• _WHAT IS REQUIRED_: Extract the lines from the first line of the records below through the line containing "Oscar Isaias Contreras Rojas Pietro", inclusive, and reproduce them exactly as written.

• _Saved entries_:
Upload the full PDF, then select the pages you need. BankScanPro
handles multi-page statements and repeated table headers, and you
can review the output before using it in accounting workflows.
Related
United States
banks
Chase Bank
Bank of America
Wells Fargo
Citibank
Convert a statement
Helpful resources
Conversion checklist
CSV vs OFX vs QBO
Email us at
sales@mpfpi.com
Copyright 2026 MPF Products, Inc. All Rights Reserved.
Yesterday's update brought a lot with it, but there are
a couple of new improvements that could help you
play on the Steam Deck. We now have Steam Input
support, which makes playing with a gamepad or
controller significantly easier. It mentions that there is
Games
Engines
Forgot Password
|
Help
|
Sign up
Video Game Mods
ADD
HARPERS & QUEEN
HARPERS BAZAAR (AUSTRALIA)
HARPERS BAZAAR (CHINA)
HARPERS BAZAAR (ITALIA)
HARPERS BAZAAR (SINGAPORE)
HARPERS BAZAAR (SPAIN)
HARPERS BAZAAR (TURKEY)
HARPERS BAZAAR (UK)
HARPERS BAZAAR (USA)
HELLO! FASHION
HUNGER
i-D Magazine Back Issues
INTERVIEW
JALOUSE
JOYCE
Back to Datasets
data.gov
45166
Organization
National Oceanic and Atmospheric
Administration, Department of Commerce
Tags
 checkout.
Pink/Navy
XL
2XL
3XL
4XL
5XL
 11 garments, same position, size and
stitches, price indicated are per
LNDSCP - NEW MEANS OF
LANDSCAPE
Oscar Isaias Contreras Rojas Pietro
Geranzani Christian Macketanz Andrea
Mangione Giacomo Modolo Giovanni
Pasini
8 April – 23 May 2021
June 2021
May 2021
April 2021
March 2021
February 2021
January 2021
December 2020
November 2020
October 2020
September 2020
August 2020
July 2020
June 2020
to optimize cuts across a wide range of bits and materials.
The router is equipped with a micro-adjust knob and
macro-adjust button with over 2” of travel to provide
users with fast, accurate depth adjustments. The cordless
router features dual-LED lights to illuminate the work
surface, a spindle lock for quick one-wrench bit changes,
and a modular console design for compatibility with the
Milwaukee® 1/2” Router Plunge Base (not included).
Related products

• _SOLUTION TO THIS EXERCISE_:
Upload the full PDF, then select the pages you need. BankScanPro
handles multi-page statements and repeated table headers, and you
can review the output before using it in accounting workflows.
Related
United States
banks
Chase Bank
Bank of America
Wells Fargo
Citibank
Convert a statement
Helpful resources
Conversion checklist
CSV vs OFX vs QBO
Email us at
sales@mpfpi.com
Copyright 2026 MPF Products, Inc. All Rights Reserved.
Yesterday's update brought a lot with it, but there are
a couple of new improvements that could help you
play on the Steam Deck. We now have Steam Input
support, which makes playing with a gamepad or
controller significantly easier. It mentions that there is
Games
Engines
Forgot Password
|
Help
|
Sign up
Video Game Mods
ADD
HARPERS & QUEEN
HARPERS BAZAAR (AUSTRALIA)
HARPERS BAZAAR (CHINA)
HARPERS BAZAAR (ITALIA)
HARPERS BAZAAR (SINGAPORE)
HARPERS BAZAAR (SPAIN)
HARPERS BAZAAR (TURKEY)
HARPERS BAZAAR (UK)
HARPERS BAZAAR (USA)
HELLO! FASHION
HUNGER
i-D Magazine Back Issues
INTERVIEW
JALOUSE
JOYCE
Back to Datasets
data.gov
45166
Organization
National Oceanic and Atmospheric
Administration, Department of Commerce
Tags
 checkout.
Pink/Navy
XL
2XL
3XL
4XL
5XL
 11 garments, same position, size and
stitches, price indicated are per
LNDSCP - NEW MEANS OF
LANDSCAPE
Oscar Isaias Contreras Rojas Pietro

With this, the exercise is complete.